Eliminating the three free withdrawals on other banks’ ATMs forces even the most financially vulnerable Nigerians, who may lack access to their bank’s ATM, to pay exorbitant fees simply to access their own money. The introduction of surcharges on off-site ATMs is especially egregious, penalizing those who depend on independent ATM operators, often in rural or underserved regions.
Contradictions and Economic Consequences
This policy comes at a time when:
- Businesses are battling high inflation and currency depreciation.
- Many Nigerians are facing job losses and declining purchasing power.
- The government has already imposed a windfall tax on banks, indicating that they are reaping excessive profits.
Rather than providing relief, the CBN’s new fee structure effectively taxes routine financial transactions, discouraging cash withdrawals and everyday banking activities. This move contradicts efforts toward financial inclusion and risks pushing more Nigerians into informal, cash-based economies.

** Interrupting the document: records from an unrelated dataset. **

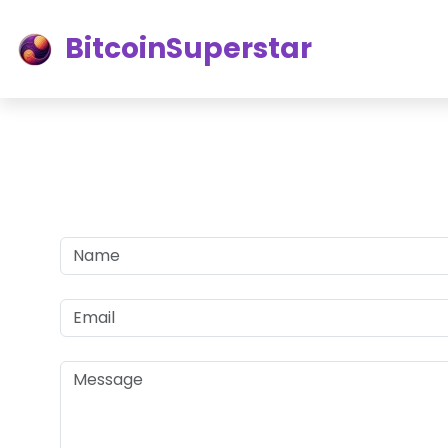
BitcoinSuperstar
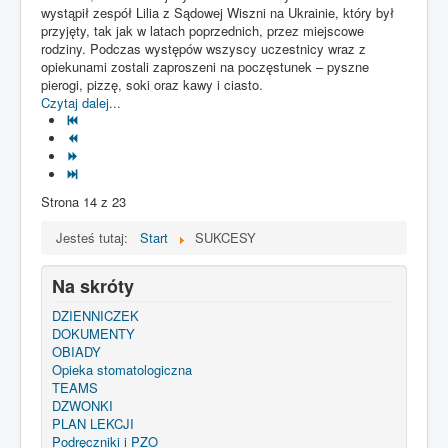
wystąpił zespół Lilia z Sądowej Wiszni na Ukrainie, który był
przyjęty, tak jak w latach poprzednich, przez miejscowe
rodziny. Podczas występów wszyscy uczestnicy wraz z
opiekunami zostali zaproszeni na poczęstunek – pyszne
pierogi, pizzę, soki oraz kawy i ciasto.
Czytaj dalej...
Strona 14 z 23
Jesteś tutaj:
Start
SUKCESY
Na skróty
DZIENNICZEK
DOKUMENTY
OBIADY
Opieka stomatologiczna
TEAMS
DZWONKI
PLAN LEKCJI
Podręczniki i PZO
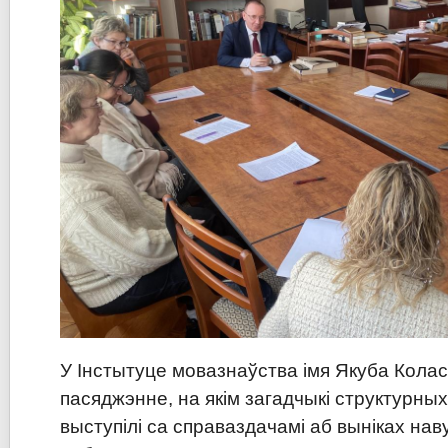
У Інстытуце мовазнаўства імя Якуба Кол
пасяджэнне, на якім загадчыкі структурны
выступілі са справаздачамі аб выніках на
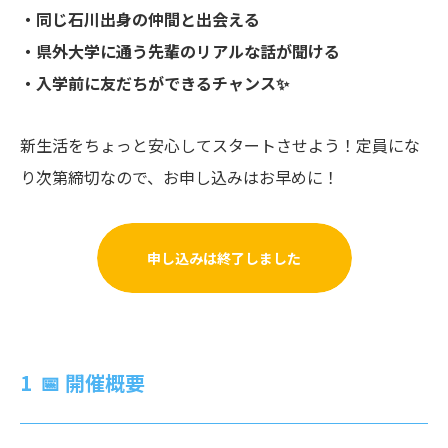
・同じ石川出身の仲間と出会える
・県外大学に通う先輩のリアルな話が聞ける
・入学前に友だちができるチャンス✨
新生活をちょっと安心してスタートさせよう！定員にな
り次第締切なので、お申し込みはお早めに！
申し込みは終了しました
📅 開催概要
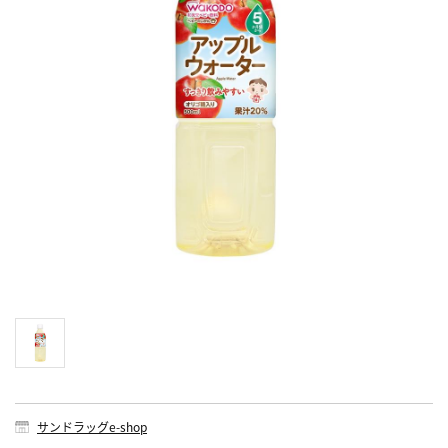
サンドラッグe-shop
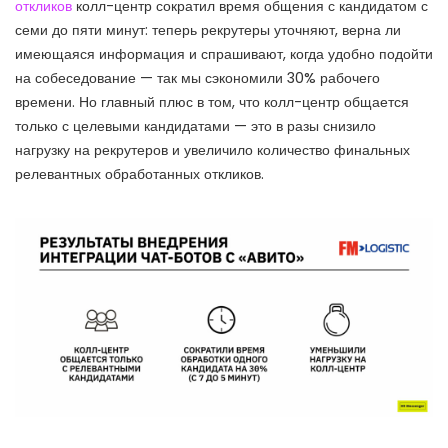
откликов
колл-центр сократил время общения с кандидатом с
семи до пяти минут: теперь рекрутеры уточняют, верна ли
имеющаяся информация и спрашивают, когда удобно подойти
на собеседование — так мы сэкономили 30% рабочего
времени. Но главный плюс в том, что колл-центр общается
только с целевыми кандидатами — это в разы снизило
нагрузку на рекрутеров и увеличило количество финальных
релевантных обработанных откликов.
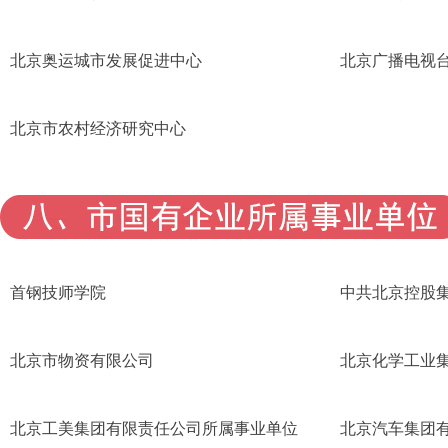
北京奥运城市发展促进中心
北京广播电视
北京市农村经济研究中心
首钢技师学院
中共北京控股
北京市物资有限公司
北京化学工业
北京工美集团有限责任公司所属事业单位
北京汽车集团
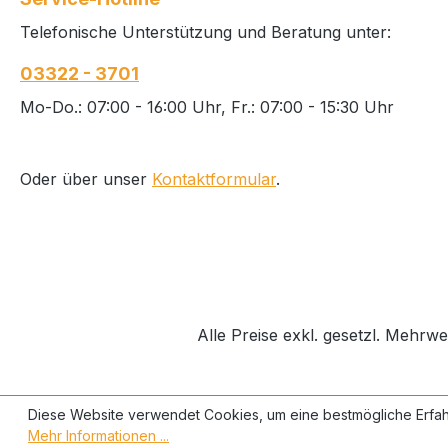
oder Permanentschloss
Telefonische Unterstützung und Beratung unter:
Satino Montageplatte mit
integrierter Wasserwaage
03322 - 3701
in Schwarz und Weiß
erhältlich
Mo-Do.: 07:00 - 16:00 Uhr, Fr.: 07:00 - 15:30 Uhr
Oder über unser
Kontaktformular
.
Alle Preise exkl. gesetzl. Mehrwe
Diese Website verwendet Cookies, um eine bestmögliche Erfah
Mehr Informationen ...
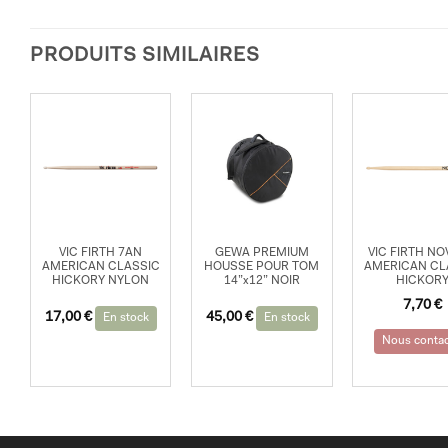
PRODUITS SIMILAIRES
VIC FIRTH 7AN
GEWA PREMIUM
VIC FIRTH NO
AMERICAN CLASSIC
HOUSSE POUR TOM
AMERICAN CL
HICKORY NYLON
14”x12” NOIR
HICKOR
7,70
€
17,00
€
45,00
€
En stock
En stock
Nous contac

The Need for a More Considerate Approach
The CBN’s trial-and-error approach to policy-making calls for a more thoughtful and balanced strategy. This decision, like several before it, appears disconnected from the economic realities facing many Nigerians. The central bank should prioritize protecting consumers and ensuring that the banking system serves the wider population. Constructive dialogue among stakeholders is essential to create a fairer banking environment that emphasizes financial inclusion and accessibility. By addressing these concerns, the CBN could help restore trust and stability in the nation’s financial system for all Nigerians.